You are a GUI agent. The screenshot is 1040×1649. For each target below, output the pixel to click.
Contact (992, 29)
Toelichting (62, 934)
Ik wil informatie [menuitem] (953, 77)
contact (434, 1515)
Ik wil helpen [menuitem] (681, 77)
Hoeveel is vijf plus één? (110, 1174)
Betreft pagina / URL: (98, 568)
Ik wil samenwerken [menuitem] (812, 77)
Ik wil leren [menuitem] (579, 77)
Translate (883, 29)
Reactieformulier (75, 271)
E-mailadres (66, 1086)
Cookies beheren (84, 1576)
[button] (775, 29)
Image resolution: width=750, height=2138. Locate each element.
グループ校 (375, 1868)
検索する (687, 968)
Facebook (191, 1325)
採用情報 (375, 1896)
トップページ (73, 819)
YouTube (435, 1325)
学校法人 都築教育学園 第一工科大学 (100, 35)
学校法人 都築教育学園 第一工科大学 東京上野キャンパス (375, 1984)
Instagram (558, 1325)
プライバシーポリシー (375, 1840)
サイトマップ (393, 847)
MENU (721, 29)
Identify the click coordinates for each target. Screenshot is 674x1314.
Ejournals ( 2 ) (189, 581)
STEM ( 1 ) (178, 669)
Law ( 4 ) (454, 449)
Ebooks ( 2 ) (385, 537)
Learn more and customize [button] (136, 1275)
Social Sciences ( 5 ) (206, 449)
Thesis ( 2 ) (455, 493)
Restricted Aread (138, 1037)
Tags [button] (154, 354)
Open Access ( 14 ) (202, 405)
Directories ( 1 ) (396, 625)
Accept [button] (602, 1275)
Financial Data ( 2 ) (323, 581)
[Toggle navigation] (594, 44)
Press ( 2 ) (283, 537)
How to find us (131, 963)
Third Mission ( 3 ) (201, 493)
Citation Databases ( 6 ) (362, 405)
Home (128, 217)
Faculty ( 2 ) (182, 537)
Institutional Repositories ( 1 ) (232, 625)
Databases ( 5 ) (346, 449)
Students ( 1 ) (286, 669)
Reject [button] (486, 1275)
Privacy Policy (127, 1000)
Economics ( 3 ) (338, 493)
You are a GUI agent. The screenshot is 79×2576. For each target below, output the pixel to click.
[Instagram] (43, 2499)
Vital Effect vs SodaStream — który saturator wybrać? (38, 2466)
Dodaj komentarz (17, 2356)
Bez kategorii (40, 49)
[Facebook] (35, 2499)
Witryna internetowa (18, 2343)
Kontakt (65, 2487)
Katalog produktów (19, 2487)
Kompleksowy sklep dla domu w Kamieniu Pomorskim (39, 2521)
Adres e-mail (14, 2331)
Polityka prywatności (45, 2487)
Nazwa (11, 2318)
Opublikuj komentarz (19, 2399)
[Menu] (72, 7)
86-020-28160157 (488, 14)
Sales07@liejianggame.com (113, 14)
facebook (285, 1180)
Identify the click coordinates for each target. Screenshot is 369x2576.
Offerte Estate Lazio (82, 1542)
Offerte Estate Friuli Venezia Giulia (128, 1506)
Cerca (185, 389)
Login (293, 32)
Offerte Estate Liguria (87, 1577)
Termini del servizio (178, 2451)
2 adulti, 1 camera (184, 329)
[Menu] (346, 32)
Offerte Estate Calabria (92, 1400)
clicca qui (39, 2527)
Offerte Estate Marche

- - - - - - -

Work out how many lines of the entries contain the word "都築教育学園", and answer with that number alone.

2